(WWBT) - How much do you know about buying a new home? A Hopewell, VA couple found out they didn't know enough, and closing on their American dream quickly turned to a nightmare. So how do you keep it from happening to you?
Closing on a new home can take some time, but the couple hit the four-month mark before they decided something was terribly wrong.
"Won't return my calls. Doesn't fax me the right information that I request," Valerie Keffer said of the mortgage broker she and her husband found to handle the closing. "And I just feel like when we first started the numbers were a little lower, and now he's trying to go up on the interest rate."

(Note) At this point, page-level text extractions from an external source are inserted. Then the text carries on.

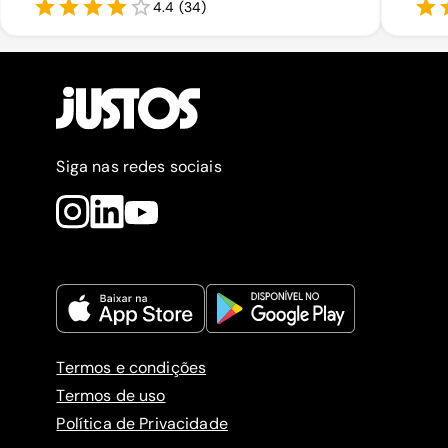
4.4
(
34
)
Siga nas redes sociais
Termos e condições
Termos de uso
Política de Privacidade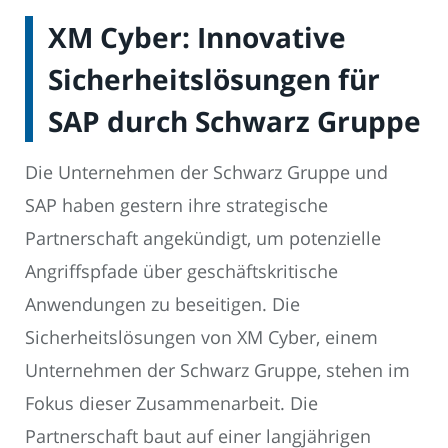
XM Cyber: Innovative
Sicherheitslösungen für
SAP durch Schwarz Gruppe
Die Unternehmen der Schwarz Gruppe und
SAP haben gestern ihre strategische
Partnerschaft angekündigt, um potenzielle
Angriffspfade über geschäftskritische
Anwendungen zu beseitigen. Die
Sicherheitslösungen von XM Cyber, einem
Unternehmen der Schwarz Gruppe, stehen im
Fokus dieser Zusammenarbeit. Die
Partnerschaft baut auf einer langjährigen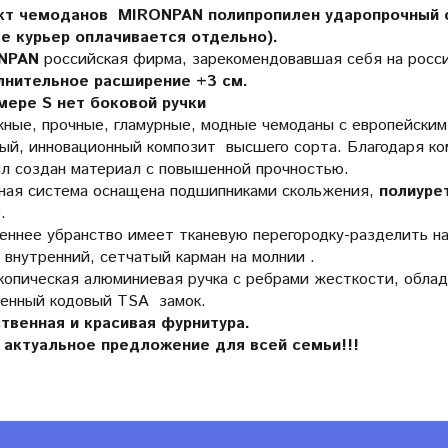
кт чемоданов MIRONPAN полипропилен ударопрочный 
е курьер оплачивается отдельно).
ONPAN
российская фирма, зарекомендовавшая себя на росс
нительное расширение +3 см.
мере S нет боковой ручки
ные, прочные, гламурные, модные чемоданы с европейским
ый, инновационный композит высшего сорта. Благодаря к
ыл создан материал с повышенной прочностью.
ная система оснащена подшипниками скольжения,
полиуре
в.
еннее убранство имеет тканевую перегородку-разделить на
внутренний, сетчатый карман на молнии .
опическая алюминиевая ручка с ребрами жесткости, облад
енный кодовый TSA замок.
твенная и красивая фурнитура.
актуальное предложение для всей семьи!!!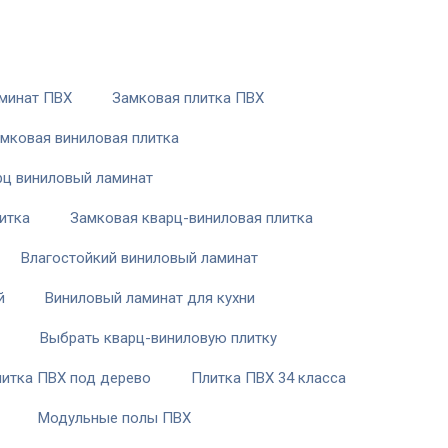
минат ПВХ
Замковая плитка ПВХ
мковая виниловая плитка
рц виниловый ламинат
итка
Замковая кварц-виниловая плитка
Влагостойкий виниловый ламинат
й
Виниловый ламинат для кухни
Выбрать кварц-виниловую плитку
итка ПВХ под дерево
Плитка ПВХ 34 класса
Модульные полы ПВХ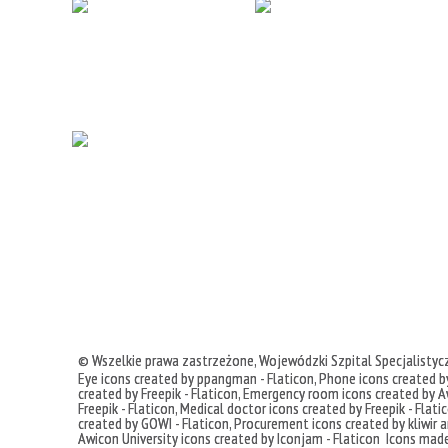
© Wszelkie prawa zastrzeżone,
Wojewódzki Szpital Specjalisty
Eye icons created by ppangman - Flaticon
,
Phone icons created by
created by Freepik - Flaticon
,
Emergency room icons created by Aw
Freepik - Flaticon
,
Medical doctor icons created by Freepik - Flati
created by GOWI - Flaticon
,
Procurement icons created by kliwir ar
Awicon
University icons created by Iconjam - Flaticon
Icons mad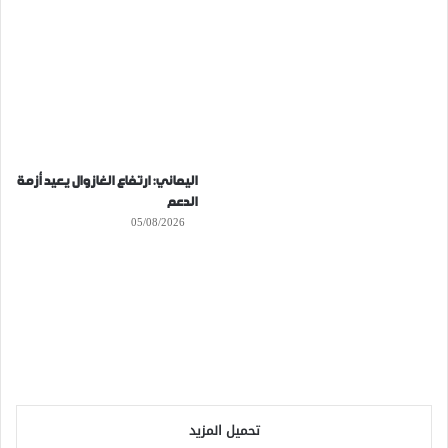
اليماني: ارتفاع الغازوال يعيد أزمة
الدعم
05/08/2026
تحميل المزيد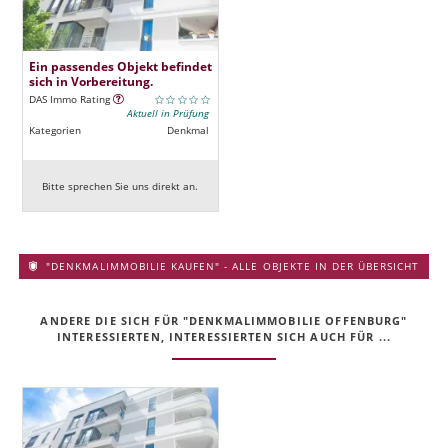
Ein passendes Objekt befindet
sich in Vorbereitung.
DAS Immo Rating
Aktuell in Prüfung
Kategorien
Denkmal
Bitte sprechen Sie uns direkt an.
"DENKMALIMMOBILIE KAUFEN" - ALLE OBJEKTE IN DER ÜBERSICHT
ANDERE DIE SICH FÜR "DENKMALIMMOBILIE OFFENBURG"
INTERESSIERTEN, INTERESSIERTEN SICH AUCH FÜR ...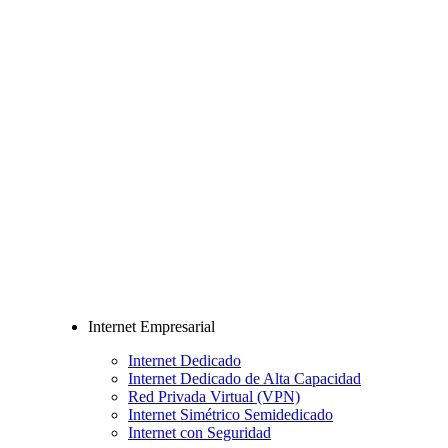
Internet Empresarial
Internet Dedicado
Internet Dedicado de Alta Capacidad
Red Privada Virtual (VPN)
Internet Simétrico Semidedicado
Internet con Seguridad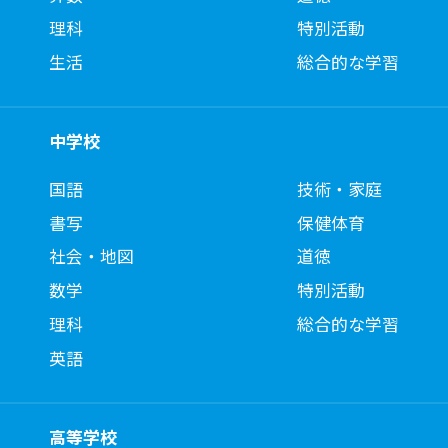
理科
特別活動
生活
総合的な学習
中学校
国語
技術・家庭
書写
保健体育
社会・地図
道徳
数学
特別活動
理科
総合的な学習
英語
高等学校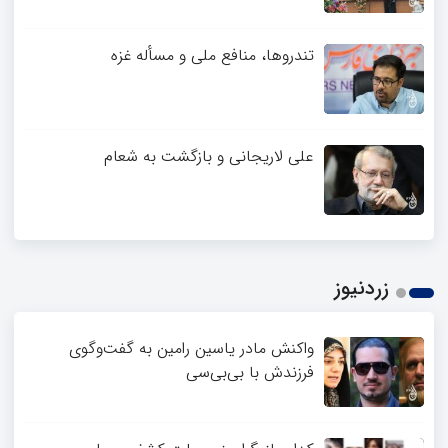
تندروها، منافع ملی و مسأله غزه
علی لاریجانی و بازگشت به شعام
زردنیوز
واکنش مادر یاسین رامین به گفت‌وگوی
فرزندش با بی‌بی‌سی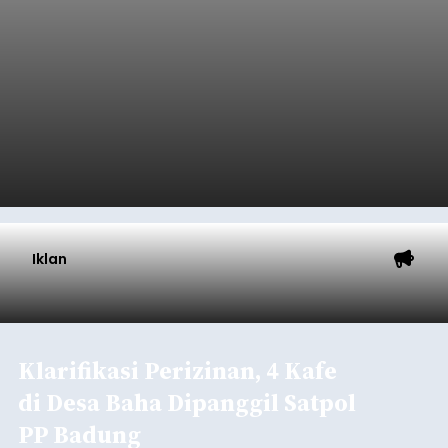
Iklan
Klarifikasi Perizinan, 4 Kafe
di Desa Baha Dipanggil Satpol
PP Badung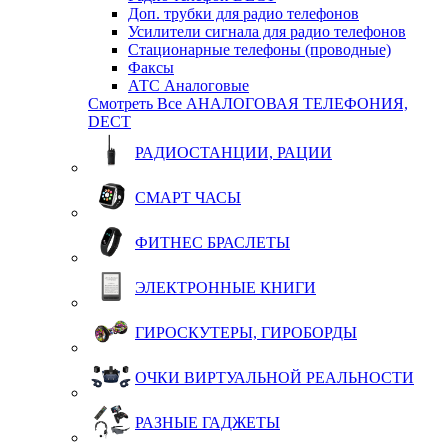
Доп. трубки для радио телефонов
Усилители сигнала для радио телефонов
Стационарные телефоны (проводные)
Факсы
АТС Аналоговые
Смотреть Все АНАЛОГОВАЯ ТЕЛЕФОНИЯ,
DECT
РАДИОСТАНЦИИ, РАЦИИ
СМАРТ ЧАСЫ
ФИТНЕС БРАСЛЕТЫ
ЭЛЕКТРОННЫЕ КНИГИ
ГИРОСКУТЕРЫ, ГИРОБОРДЫ
ОЧКИ ВИРТУАЛЬНОЙ РЕАЛЬНОСТИ
РАЗНЫЕ ГАДЖЕТЫ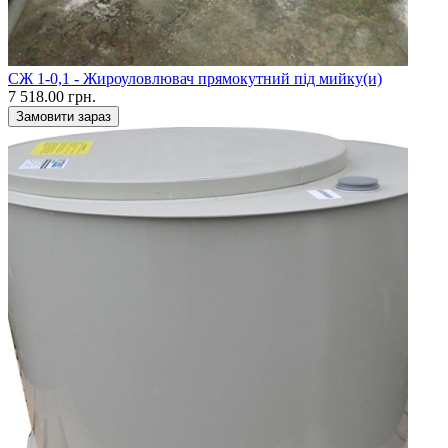
CЖ 1-0,1 - Жироуловлювач прямокутний під мийку(и)
7 518.00 грн.
Замовити зараз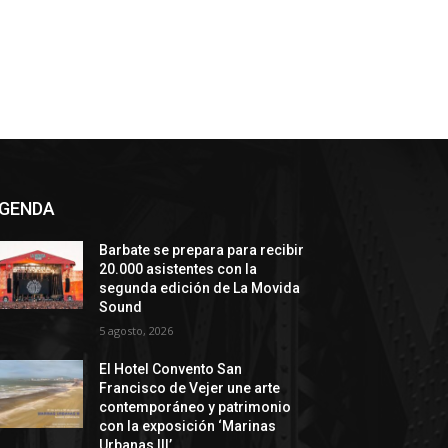
GENDA
Barbate se prepara para recibir
20.000 asistentes con la
segunda edición de La Movida
Sound
5 agosto, 2026
El Hotel Convento San
Francisco de Vejer une arte
contemporáneo y patrimonio
con la exposición ‘Marinas
Urbanas III’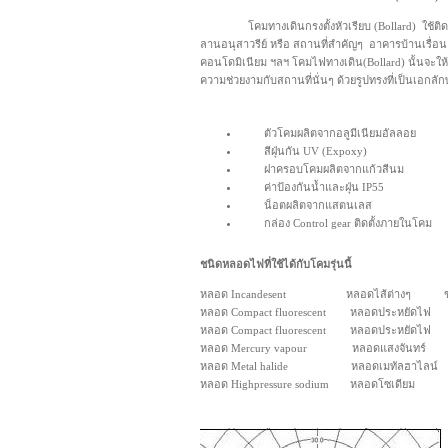
โคมทางเดินกรงตั้งหัวเรียบ (Bollard) ใช้ติดต
ลานอนุสาวรีย์ หรือ สถานที่สำคัญๆ อาคารบ้านเรื่อน 
คอนโดมิเนียม ฯลฯ โคมไฟทางเดิน(Bollard) นั้นจะให
ความช่วยงามกับสถานที่นั่นๆ ด้วยรูปทรงที่เป็นเอกลัก
ตัวโคมผลิตจากอลูมีเนียมอัลลอย
สีฝุ่นกัน UV (Expoxy)
ฝาครอบโคมผลิตจากแก้วสีนม
ค่าป้องกันน้ำและฝุ่น IP55
น็อตผลิตจากแสตนเลส
กล่อง Control gear ติดตั้งภายในโคม
ชนิดหลอดไฟที่ใช้ได้กับโคมรุ่นนี้
หลอด Incandesent หลอดไส้ต่างๆ ขั้
หลอด Compact fluorescent หลอดประหยัดไฟ 
หลอด Compact fluorescent หลอดประหยัดไฟ 
หลอด Mercury vapour หลอดแสงจันทร์ ข
หลอด Metal halide หลอดเมทัลฮาไลน์ ข
หลอด Highpressure sodium หลอดโซเดียม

As Keffer and her husband sifted through their documents, Valerie wanted to warn others not to make the same mistakes she did.
"The underwriting fee was high, and I also don't really understand the yield spread premium," she commented.
At the outset, the Keffers got a good faith esitmate, but without any signatures. She expected closing to take 45 days. That ended up being four months.
She says since they got started, fees and interest rates have gone up unexplained.
"The wire fee, $15. I asked him what that was for; he said that's for the bank to wire the money," Valerie said. "And I researched online, they don't even charge to wire the money."
Mia Morgan of Housing Opportunities Made Equal said, "There is no reason once a loan is approved that it should drag on for that long of a period."
She says that while some of the numbers seem a bit unusual, all the information does seem to be in order.
"They are supposed to give you a good faith estimate that will itemize all of your list of the fees and what the loan costs are to you," Morgan said.
And that's where a home buyer has to speak up.
"Ask questions," Morgan said. "If you don't understand, don't sign anything and just ask questions."
Morgan says the broker is supposed go through your estimate line by line, breaking down everything in detail.
"They're supposed to explain to you why you're paying it and where it's going," she added.
Even then, Morgan suggests taking home documents that could tie up thousands of dollars to make sure you understand or to generate more questions before you commit money, or in Valerie's case, a lot of time
"Check out the mortgage lender, the mortgage loan officer and get referrals and make sure they're legitimate," she advised. "Check the Better Business Bureau and gets some references."
The Keffers did finally close on their house. It was more expensive than they later learned it had to be.